Voilà pour les mauvaises tranches du saucission. Les meilleures rentent à venir !

Notes :
(1) Ma propre formation initiale au TEM reposait sur la "méthode", et dans l'expérience que je décris du TEP elle était non pas revendiquée (puisqu'il ne fallait à aucun pris parler de formation) mais bien présente. D'ailleurs une partie significative des stagiaires en avaient une idée, ne serait-ce que livresque.
Pour ceux qui ne connaissent pas Stanislavski, important rénovateur de la pratique théâtrale à l'aube du XX° siècle, et ses héritiers étasuniens, on peut se reporter au court résumé que j'avais rédigé pour les participants à un travail d'atelier sur Tennessee Williams en 2012. Et pour en savoir plus, commencer par "La Formation de l'Acteur" qui est plus directement lié à mon propos.

(2) Brecht marche sur des oeufs pour formuler ces critiques. Ayant fuit les Etats-Unis suite à sa mise en cause par la "Commission d'enquête sur les activités anti-américaines", il se retrouve dans une RDA où l'image de Stanislavski est quasiment déifiée. Sur les rapports entre Brecht et son époque, on peut consulter un document rédigé pour un travail d'atelier sur la pièce "La Noce".

(3) Je pense que le travail sur la mémoire affective garde toute sa valeur quand il porte sur la remémoration de sensations primaires. Mais n'est-il pas alors préférable de parler de mémoire des sensations que de mémoire affective ? Appliqué à la remémoration d'évènements personnels dramatiques, blessants, comme ceci se pratique, peut au contraire avoir des conséquences désastreuses (et sans rien apporter d'un point de vue théâtral).

(4) J'ai été plus d'une fois effaré de voir des personnes déclarant avoir suivi des cours/stages/ateliers, parfois plusieurs années, parfois assortis de présentations publiques, plus bloquées que la plupart des débutants.
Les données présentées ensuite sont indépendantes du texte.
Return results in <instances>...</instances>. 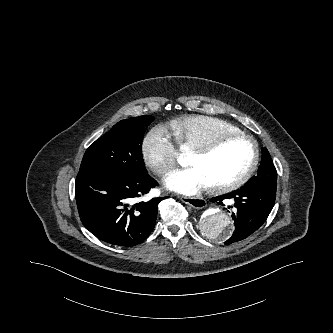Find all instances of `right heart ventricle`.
<instances>
[{"label":"right heart ventricle","instance_id":"obj_1","mask_svg":"<svg viewBox=\"0 0 333 333\" xmlns=\"http://www.w3.org/2000/svg\"><path fill=\"white\" fill-rule=\"evenodd\" d=\"M168 127L177 145L191 150L219 134L241 132L224 120L205 115L183 116L172 120Z\"/></svg>","mask_w":333,"mask_h":333}]
</instances>
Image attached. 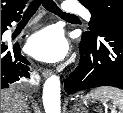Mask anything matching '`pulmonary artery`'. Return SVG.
I'll return each mask as SVG.
<instances>
[{"label": "pulmonary artery", "instance_id": "e3ab8cb5", "mask_svg": "<svg viewBox=\"0 0 123 113\" xmlns=\"http://www.w3.org/2000/svg\"><path fill=\"white\" fill-rule=\"evenodd\" d=\"M64 10L68 13H78L86 20L90 19V13L84 9L80 4L74 1H65L63 3Z\"/></svg>", "mask_w": 123, "mask_h": 113}]
</instances>
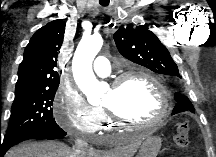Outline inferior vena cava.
<instances>
[{"instance_id": "1", "label": "inferior vena cava", "mask_w": 216, "mask_h": 157, "mask_svg": "<svg viewBox=\"0 0 216 157\" xmlns=\"http://www.w3.org/2000/svg\"><path fill=\"white\" fill-rule=\"evenodd\" d=\"M75 151L77 154H81V157H85L87 152L92 151L93 149L88 146V143L77 138L75 140Z\"/></svg>"}]
</instances>
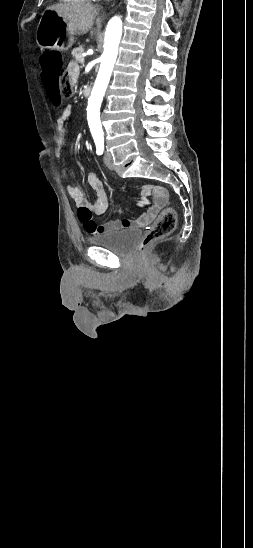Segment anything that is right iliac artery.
Wrapping results in <instances>:
<instances>
[{
    "mask_svg": "<svg viewBox=\"0 0 253 548\" xmlns=\"http://www.w3.org/2000/svg\"><path fill=\"white\" fill-rule=\"evenodd\" d=\"M95 144H96V153L98 155L103 154V152H104V143H103V141H97V142H95Z\"/></svg>",
    "mask_w": 253,
    "mask_h": 548,
    "instance_id": "1",
    "label": "right iliac artery"
}]
</instances>
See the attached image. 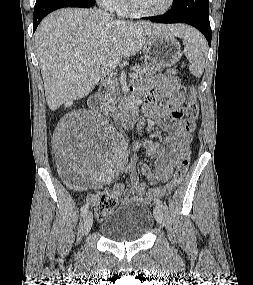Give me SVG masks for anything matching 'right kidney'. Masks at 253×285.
I'll list each match as a JSON object with an SVG mask.
<instances>
[{"instance_id": "1", "label": "right kidney", "mask_w": 253, "mask_h": 285, "mask_svg": "<svg viewBox=\"0 0 253 285\" xmlns=\"http://www.w3.org/2000/svg\"><path fill=\"white\" fill-rule=\"evenodd\" d=\"M72 102H70V103H67L66 105H70Z\"/></svg>"}]
</instances>
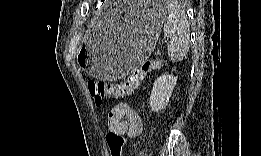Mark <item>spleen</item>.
<instances>
[{"label": "spleen", "instance_id": "spleen-1", "mask_svg": "<svg viewBox=\"0 0 261 156\" xmlns=\"http://www.w3.org/2000/svg\"><path fill=\"white\" fill-rule=\"evenodd\" d=\"M164 36L170 39L168 55L172 61L186 57L190 48V28L187 15L178 2L172 1L167 9Z\"/></svg>", "mask_w": 261, "mask_h": 156}]
</instances>
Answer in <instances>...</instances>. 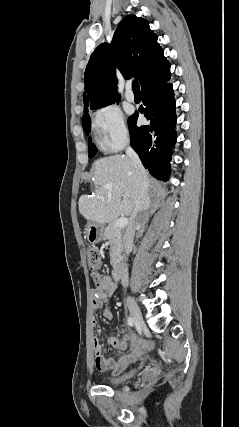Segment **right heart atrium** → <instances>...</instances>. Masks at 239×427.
<instances>
[{"mask_svg":"<svg viewBox=\"0 0 239 427\" xmlns=\"http://www.w3.org/2000/svg\"><path fill=\"white\" fill-rule=\"evenodd\" d=\"M103 149L117 152L123 149L130 140V134L123 113L115 106L108 105L100 109L93 121Z\"/></svg>","mask_w":239,"mask_h":427,"instance_id":"1","label":"right heart atrium"}]
</instances>
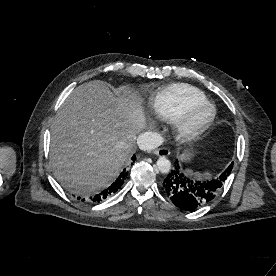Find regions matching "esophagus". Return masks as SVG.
<instances>
[{
    "label": "esophagus",
    "instance_id": "1",
    "mask_svg": "<svg viewBox=\"0 0 276 276\" xmlns=\"http://www.w3.org/2000/svg\"><path fill=\"white\" fill-rule=\"evenodd\" d=\"M154 153H155L156 155H158V156H163V157H167V156L170 155L169 149L164 148V147L159 148V149H156V150L154 151Z\"/></svg>",
    "mask_w": 276,
    "mask_h": 276
}]
</instances>
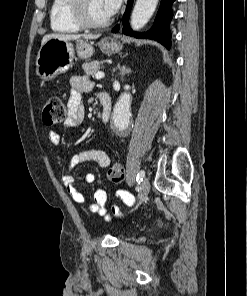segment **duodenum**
I'll use <instances>...</instances> for the list:
<instances>
[{
	"label": "duodenum",
	"instance_id": "obj_1",
	"mask_svg": "<svg viewBox=\"0 0 247 296\" xmlns=\"http://www.w3.org/2000/svg\"><path fill=\"white\" fill-rule=\"evenodd\" d=\"M99 100L102 105V121L104 124H107L110 119L111 109H112V102L110 96L105 93H99Z\"/></svg>",
	"mask_w": 247,
	"mask_h": 296
}]
</instances>
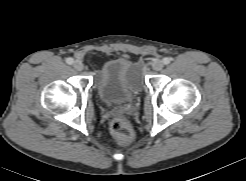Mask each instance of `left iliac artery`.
I'll return each mask as SVG.
<instances>
[{"label":"left iliac artery","instance_id":"1","mask_svg":"<svg viewBox=\"0 0 246 181\" xmlns=\"http://www.w3.org/2000/svg\"><path fill=\"white\" fill-rule=\"evenodd\" d=\"M171 60H172V58L165 57V58H163V63L167 65V64H169L171 62Z\"/></svg>","mask_w":246,"mask_h":181}]
</instances>
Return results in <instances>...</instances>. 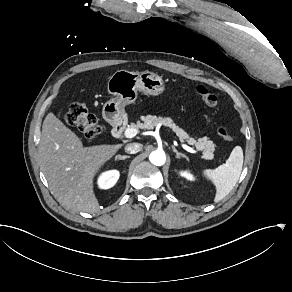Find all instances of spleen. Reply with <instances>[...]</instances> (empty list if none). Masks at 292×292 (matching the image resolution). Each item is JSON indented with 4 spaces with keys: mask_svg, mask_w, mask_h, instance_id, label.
Returning <instances> with one entry per match:
<instances>
[{
    "mask_svg": "<svg viewBox=\"0 0 292 292\" xmlns=\"http://www.w3.org/2000/svg\"><path fill=\"white\" fill-rule=\"evenodd\" d=\"M243 160V150L240 146H236L225 164L213 170L203 171L204 176L216 186L215 202L222 200L234 188L242 171Z\"/></svg>",
    "mask_w": 292,
    "mask_h": 292,
    "instance_id": "obj_1",
    "label": "spleen"
}]
</instances>
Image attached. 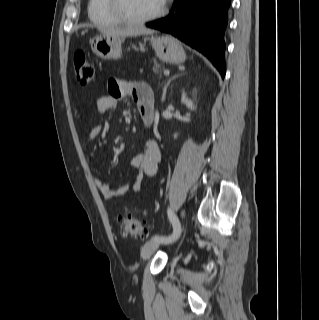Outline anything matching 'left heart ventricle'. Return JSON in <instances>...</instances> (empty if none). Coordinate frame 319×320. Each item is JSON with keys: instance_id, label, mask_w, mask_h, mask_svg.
Instances as JSON below:
<instances>
[{"instance_id": "b2bd125f", "label": "left heart ventricle", "mask_w": 319, "mask_h": 320, "mask_svg": "<svg viewBox=\"0 0 319 320\" xmlns=\"http://www.w3.org/2000/svg\"><path fill=\"white\" fill-rule=\"evenodd\" d=\"M161 5V0H124L126 11L134 17L149 16L155 13Z\"/></svg>"}]
</instances>
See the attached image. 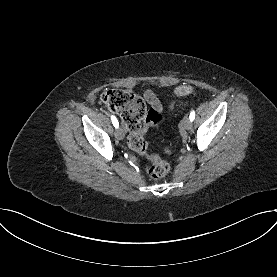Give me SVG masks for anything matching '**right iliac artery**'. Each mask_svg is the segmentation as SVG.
I'll return each instance as SVG.
<instances>
[{
    "mask_svg": "<svg viewBox=\"0 0 277 277\" xmlns=\"http://www.w3.org/2000/svg\"><path fill=\"white\" fill-rule=\"evenodd\" d=\"M111 120H112V123H113L114 127L118 128L119 123H118L116 117L115 116H111Z\"/></svg>",
    "mask_w": 277,
    "mask_h": 277,
    "instance_id": "82829eb1",
    "label": "right iliac artery"
}]
</instances>
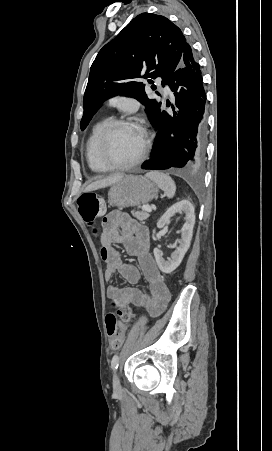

Non seulement je me demande ce qu'ils ont appris durant ces années (même pas à respirer !), mais parfois si ceci n'a pas eu un effet négatif sur eux. Il m'est arrivé d'ailleurs de tomber, sur internet, sur des témoignages de personnes disant avoir été "esquintés" par des cours pratiquant la "méthode Stanislavski" (le malheureux n'étant plus là pour juger de la fidélité de ses disciples !).

(5) Exercices à l'occasion nommé de "communication", ou de termes plus charlatanesques.